Over the past twenty years, discussions around integrating Indigenous perspectives into curriculum have become more predominant in the field of science education.1 The educational values of Indigenous knowledges and practice are increasingly recognized as they offer a more culturally relevant (responsive) curricula / pedagogies for Indigenous students (Aikenhead & Elliot, 2010). In Ontario, the province with the largest population of Aboriginal peoples in Canada, the Ontario Ministry of Education put forth the First Nations, Métis, and Inuit Education Policy Framework (FNMI Framework) in 2007. This framework suggested a need for “curriculum that reflects First Nation, Métis, and Inuit cultures and perspectives” as a way to enhance Aboriginal students’ learning in Ontario’s schools (Ontario Ministry of Education, 2007b, p. 7). Moreover, the province’s official science curricula (grades 1-8 published in 2007, and 9-10 and 11-12 published in 2008) formally acknowledged the educational value of Indigenous knowledges in science education and emphasized that “all students in Ontario will have knowledge and appreciation of contemporary and traditional First Nation, Métis, and Inuit traditions, cultures, and perspectives” (Ontario Ministry of Education, 2007a, p. 7). Given this recognition, one might expect that the Ontario science curricula reflect Indigenous-related content, including “contemporary and traditional” knowledge of Indigenous peoples in Ontario (Ontario Ministry of Education, 2007a, p. 7). However, no published study to date has examined the prevalence or representation of Indigenous-related content in Ontario’s current official science curricula. Examining the ways in which Indigenous-related content is presented within official curricula is important as it demonstrates how policymakers view Indigenous cultures and knowledges, which in turn influences the ways in which teachers and students teach and learn. However, Indigenous scholars, notably Battiste and Henderson (2000), continue to show concern about the ongoing negative impacts of academic practices that promote the cultural appropriation of intellectual property from Indigenous communities.

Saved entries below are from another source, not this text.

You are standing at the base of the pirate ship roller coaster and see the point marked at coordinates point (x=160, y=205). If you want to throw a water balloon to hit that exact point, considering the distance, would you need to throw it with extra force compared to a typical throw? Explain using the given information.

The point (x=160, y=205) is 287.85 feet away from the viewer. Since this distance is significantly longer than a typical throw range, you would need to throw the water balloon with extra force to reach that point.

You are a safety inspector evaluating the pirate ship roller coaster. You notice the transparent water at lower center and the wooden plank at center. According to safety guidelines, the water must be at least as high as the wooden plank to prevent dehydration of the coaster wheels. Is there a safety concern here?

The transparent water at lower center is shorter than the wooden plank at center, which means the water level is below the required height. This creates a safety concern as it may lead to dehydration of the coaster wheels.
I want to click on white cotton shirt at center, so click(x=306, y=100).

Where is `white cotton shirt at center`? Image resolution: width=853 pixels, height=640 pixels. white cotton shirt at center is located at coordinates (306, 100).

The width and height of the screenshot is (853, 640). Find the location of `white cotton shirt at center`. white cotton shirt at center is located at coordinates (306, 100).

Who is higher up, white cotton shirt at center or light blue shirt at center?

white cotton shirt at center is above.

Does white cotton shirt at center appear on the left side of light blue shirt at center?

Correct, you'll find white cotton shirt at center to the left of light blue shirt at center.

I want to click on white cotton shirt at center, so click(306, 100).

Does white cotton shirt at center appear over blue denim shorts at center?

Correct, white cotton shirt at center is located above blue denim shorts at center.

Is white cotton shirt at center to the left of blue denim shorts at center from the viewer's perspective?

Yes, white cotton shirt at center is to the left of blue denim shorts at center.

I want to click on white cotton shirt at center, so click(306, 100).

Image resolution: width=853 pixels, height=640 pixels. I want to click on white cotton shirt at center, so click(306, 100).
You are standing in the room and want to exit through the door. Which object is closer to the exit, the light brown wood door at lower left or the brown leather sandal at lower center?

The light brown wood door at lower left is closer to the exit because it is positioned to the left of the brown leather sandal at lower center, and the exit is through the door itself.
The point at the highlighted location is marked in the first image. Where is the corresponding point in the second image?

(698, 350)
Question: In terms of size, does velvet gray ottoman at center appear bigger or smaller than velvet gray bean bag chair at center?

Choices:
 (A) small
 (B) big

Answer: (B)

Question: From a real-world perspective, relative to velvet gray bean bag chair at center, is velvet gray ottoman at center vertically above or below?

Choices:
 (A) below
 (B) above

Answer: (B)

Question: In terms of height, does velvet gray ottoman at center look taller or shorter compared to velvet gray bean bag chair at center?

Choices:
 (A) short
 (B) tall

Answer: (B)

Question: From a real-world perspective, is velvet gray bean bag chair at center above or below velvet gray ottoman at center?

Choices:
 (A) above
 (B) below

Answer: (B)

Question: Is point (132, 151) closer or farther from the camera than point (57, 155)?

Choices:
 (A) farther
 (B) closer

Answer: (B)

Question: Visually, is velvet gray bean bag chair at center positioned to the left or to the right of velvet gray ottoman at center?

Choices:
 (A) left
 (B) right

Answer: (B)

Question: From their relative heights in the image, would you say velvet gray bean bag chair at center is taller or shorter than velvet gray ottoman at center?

In this paper, I explore the current status (i.e., prevalence and representation) of Indigenous-related content in the official Ontario science curricula.

LOCATING MYSELF

My point of entry is as a Korean-Canadian science educator, who has mainly been trained under the dominant Western model of science teaching. I was introduced to the knowledges and practices of Indigenous peoples during my undergraduate degree in biology as well as through community work. Through these experiences, I came to understand the importance and value of Indigenous knowledges (IK) in the field of science. As a science educator who was trained and is certified in Ontario, I tried incorporating some Indigenous-related content in my high school science courses. However, I often found that students resisted seeing IK as a valid science. Students often perceived Indigenous-related content as relevant in history class rather than counting as scientific knowledge. In addition, Canadian science textbooks tend to highlight the cultural, traditional, and historical aspects of IK while diminishing Indigenous peoples’ contemporary contributions to science and technology (Ninnes, 2000). Recognizing my students’ perceptions and the textbook portrayals of IK, I questioned whether the representations of IK reflected in the official curricula of the Ministry of Education were aligned with those constructed by textbook publishers. In Canada, textbooks used in classrooms usually correspond with the official curriculum documents published by ministries of education; teachers in Canada are expected to follow the official curriculum documents to plan their lessons and to evaluate students’ learning process. Therefore, I focused study on Ontario’s official science curriculum documents.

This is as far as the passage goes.